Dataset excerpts
⟨

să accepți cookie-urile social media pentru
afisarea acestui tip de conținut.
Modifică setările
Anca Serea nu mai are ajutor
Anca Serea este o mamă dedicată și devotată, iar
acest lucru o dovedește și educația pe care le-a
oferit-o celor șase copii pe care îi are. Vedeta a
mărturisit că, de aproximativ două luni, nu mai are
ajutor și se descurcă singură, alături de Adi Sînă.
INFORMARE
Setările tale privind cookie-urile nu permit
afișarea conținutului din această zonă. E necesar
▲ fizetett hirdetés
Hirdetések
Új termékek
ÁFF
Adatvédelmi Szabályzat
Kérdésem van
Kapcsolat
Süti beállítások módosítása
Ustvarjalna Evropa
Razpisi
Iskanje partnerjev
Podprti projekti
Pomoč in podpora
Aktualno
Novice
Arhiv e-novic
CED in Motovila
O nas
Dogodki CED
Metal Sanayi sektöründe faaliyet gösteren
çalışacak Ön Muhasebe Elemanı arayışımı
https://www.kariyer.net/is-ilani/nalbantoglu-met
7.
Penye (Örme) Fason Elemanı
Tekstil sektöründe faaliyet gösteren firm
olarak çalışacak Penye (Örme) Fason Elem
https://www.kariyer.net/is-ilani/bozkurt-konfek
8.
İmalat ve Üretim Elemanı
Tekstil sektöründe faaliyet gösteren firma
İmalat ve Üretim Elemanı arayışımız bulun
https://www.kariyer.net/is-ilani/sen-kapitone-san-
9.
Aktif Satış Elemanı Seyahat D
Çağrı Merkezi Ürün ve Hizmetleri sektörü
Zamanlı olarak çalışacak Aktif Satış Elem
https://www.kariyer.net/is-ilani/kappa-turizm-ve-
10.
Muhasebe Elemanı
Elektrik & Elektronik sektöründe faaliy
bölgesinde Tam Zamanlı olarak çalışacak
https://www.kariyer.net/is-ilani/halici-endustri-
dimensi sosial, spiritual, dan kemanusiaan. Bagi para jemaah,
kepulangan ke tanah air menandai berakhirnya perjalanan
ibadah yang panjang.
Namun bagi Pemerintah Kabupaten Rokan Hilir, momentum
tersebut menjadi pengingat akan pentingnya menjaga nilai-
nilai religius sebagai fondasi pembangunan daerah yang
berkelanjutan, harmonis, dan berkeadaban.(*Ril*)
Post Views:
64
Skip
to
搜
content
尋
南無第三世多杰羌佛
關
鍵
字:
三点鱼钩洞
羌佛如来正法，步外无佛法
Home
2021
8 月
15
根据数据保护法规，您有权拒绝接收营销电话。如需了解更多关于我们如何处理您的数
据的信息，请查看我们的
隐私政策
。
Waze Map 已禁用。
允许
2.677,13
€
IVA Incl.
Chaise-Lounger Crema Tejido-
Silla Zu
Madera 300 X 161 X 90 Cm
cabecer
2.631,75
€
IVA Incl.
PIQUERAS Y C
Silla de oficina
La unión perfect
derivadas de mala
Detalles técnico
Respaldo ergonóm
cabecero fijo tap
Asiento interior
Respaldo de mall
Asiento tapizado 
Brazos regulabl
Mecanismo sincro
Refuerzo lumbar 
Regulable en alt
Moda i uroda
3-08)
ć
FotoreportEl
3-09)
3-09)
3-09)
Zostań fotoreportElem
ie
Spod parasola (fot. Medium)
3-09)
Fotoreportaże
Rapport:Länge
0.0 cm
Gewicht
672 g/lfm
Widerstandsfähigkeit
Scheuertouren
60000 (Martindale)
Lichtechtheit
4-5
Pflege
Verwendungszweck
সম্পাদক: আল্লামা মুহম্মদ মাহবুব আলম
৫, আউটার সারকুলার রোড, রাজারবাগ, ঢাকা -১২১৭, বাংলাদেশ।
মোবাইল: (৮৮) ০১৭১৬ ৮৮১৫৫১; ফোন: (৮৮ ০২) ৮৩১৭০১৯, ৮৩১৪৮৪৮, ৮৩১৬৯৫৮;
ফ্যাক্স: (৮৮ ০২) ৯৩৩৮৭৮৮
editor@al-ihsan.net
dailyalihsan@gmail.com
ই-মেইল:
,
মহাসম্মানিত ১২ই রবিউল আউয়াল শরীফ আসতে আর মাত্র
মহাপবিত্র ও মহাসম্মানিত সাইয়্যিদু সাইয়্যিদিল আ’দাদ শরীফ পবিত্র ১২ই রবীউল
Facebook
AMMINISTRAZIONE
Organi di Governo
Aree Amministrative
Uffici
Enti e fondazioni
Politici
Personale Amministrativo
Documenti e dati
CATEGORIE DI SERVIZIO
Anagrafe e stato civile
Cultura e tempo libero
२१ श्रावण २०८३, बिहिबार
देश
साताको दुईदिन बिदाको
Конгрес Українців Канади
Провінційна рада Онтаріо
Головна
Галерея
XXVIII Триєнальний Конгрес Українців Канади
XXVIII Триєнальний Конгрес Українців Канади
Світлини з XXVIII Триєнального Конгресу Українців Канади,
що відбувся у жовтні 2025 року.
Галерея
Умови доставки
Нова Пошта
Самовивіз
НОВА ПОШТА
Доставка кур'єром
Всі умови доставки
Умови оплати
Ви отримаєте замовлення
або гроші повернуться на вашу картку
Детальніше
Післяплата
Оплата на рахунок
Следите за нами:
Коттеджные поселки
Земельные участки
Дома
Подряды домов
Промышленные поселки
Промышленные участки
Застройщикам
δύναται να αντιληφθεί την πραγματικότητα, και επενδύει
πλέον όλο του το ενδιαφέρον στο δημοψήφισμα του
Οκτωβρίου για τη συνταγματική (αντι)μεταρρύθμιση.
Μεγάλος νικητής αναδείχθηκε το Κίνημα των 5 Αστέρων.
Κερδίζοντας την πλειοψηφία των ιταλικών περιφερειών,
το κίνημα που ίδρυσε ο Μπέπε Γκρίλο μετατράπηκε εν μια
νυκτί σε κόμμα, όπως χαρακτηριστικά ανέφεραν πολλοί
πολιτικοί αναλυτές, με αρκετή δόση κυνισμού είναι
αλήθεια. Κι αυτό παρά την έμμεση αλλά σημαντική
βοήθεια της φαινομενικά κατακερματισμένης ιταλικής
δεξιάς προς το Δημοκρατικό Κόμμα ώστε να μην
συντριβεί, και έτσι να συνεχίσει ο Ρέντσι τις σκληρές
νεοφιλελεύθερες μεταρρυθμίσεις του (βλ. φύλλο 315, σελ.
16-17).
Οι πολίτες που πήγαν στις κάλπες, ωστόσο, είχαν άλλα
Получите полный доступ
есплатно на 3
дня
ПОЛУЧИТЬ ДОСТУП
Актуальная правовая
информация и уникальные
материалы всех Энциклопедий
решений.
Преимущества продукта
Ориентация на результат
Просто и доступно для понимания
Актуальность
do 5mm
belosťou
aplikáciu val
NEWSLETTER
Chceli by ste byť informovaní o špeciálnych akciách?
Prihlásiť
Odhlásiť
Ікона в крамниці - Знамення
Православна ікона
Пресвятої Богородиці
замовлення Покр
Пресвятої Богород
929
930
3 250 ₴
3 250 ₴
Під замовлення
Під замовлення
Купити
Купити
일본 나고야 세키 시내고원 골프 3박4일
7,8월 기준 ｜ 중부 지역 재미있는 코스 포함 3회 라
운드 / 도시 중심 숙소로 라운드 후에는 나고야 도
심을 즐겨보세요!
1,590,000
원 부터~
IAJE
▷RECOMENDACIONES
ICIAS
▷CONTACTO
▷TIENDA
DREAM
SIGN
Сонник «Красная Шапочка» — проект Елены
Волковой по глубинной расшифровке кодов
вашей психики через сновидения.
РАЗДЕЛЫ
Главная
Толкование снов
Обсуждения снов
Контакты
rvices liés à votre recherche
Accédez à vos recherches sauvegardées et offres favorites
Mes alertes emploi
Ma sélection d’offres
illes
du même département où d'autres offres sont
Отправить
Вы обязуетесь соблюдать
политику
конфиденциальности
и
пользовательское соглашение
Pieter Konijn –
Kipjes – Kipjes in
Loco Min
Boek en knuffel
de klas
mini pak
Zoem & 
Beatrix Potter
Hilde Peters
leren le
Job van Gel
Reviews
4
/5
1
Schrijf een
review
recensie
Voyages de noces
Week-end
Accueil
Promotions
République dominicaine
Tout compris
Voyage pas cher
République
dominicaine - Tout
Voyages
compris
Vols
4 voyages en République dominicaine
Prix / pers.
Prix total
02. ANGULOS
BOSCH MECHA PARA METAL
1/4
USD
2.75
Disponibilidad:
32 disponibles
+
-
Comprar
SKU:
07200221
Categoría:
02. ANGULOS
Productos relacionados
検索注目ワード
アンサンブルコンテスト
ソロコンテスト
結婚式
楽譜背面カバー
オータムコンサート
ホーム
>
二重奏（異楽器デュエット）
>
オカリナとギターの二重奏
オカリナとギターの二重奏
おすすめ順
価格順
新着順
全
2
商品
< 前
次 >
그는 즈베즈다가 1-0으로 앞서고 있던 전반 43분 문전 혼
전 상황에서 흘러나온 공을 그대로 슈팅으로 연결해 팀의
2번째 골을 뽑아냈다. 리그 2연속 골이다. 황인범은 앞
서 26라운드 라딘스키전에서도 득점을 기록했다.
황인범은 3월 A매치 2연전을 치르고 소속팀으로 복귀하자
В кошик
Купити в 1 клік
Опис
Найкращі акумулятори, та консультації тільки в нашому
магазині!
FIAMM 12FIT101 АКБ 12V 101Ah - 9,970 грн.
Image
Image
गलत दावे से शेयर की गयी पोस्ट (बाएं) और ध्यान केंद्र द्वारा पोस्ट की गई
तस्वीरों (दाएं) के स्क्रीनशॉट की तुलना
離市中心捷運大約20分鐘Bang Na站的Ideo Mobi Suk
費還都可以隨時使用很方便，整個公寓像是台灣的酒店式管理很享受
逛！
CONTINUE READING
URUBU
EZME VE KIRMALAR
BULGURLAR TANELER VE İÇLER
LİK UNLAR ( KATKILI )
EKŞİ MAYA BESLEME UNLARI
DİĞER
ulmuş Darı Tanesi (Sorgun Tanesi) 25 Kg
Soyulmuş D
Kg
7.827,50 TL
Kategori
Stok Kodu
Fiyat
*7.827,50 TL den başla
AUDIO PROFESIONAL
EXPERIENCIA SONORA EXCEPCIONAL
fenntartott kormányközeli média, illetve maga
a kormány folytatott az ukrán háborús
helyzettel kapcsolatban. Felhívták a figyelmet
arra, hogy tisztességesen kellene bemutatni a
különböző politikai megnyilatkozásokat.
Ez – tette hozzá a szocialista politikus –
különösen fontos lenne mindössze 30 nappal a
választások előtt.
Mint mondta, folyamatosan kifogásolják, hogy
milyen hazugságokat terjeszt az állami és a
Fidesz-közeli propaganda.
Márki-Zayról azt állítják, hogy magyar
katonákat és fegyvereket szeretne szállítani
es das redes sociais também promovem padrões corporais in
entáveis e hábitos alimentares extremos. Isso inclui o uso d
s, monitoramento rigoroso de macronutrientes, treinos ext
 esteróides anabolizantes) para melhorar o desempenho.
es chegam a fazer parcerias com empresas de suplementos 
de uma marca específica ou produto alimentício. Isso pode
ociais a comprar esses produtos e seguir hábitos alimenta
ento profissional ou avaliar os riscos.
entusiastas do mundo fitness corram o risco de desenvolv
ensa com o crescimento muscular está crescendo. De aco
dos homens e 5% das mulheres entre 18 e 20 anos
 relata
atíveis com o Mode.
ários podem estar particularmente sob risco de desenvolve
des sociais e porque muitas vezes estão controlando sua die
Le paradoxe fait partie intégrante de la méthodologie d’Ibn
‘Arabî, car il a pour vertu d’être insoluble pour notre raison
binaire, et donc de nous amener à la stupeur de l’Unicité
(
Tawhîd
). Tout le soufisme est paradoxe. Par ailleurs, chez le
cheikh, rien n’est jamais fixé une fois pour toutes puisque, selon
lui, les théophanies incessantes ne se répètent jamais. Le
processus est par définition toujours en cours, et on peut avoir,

⟩

Taking the records above, retype every line from the one with "Pomoč in podpora" down to the one with "tersebut menjadi pengingat", exactly and with nothing else.

Pomoč in podpora
Aktualno
Novice
Arhiv e-novic
CED in Motovila
O nas
Dogodki CED
Metal Sanayi sektöründe faaliyet gösteren
çalışacak Ön Muhasebe Elemanı arayışımı
https://www.kariyer.net/is-ilani/nalbantoglu-met
7.
Penye (Örme) Fason Elemanı
Tekstil sektöründe faaliyet gösteren firm
olarak çalışacak Penye (Örme) Fason Elem
https://www.kariyer.net/is-ilani/bozkurt-konfek
8.
İmalat ve Üretim Elemanı
Tekstil sektöründe faaliyet gösteren firma
İmalat ve Üretim Elemanı arayışımız bulun
https://www.kariyer.net/is-ilani/sen-kapitone-san-
9.
Aktif Satış Elemanı Seyahat D
Çağrı Merkezi Ürün ve Hizmetleri sektörü
Zamanlı olarak çalışacak Aktif Satış Elem
https://www.kariyer.net/is-ilani/kappa-turizm-ve-
10.
Muhasebe Elemanı
Elektrik & Elektronik sektöründe faaliy
bölgesinde Tam Zamanlı olarak çalışacak
https://www.kariyer.net/is-ilani/halici-endustri-
dimensi sosial, spiritual, dan kemanusiaan. Bagi para jemaah,
kepulangan ke tanah air menandai berakhirnya perjalanan
ibadah yang panjang.
Namun bagi Pemerintah Kabupaten Rokan Hilir, momentum
tersebut menjadi pengingat akan pentingnya menjaga nilai-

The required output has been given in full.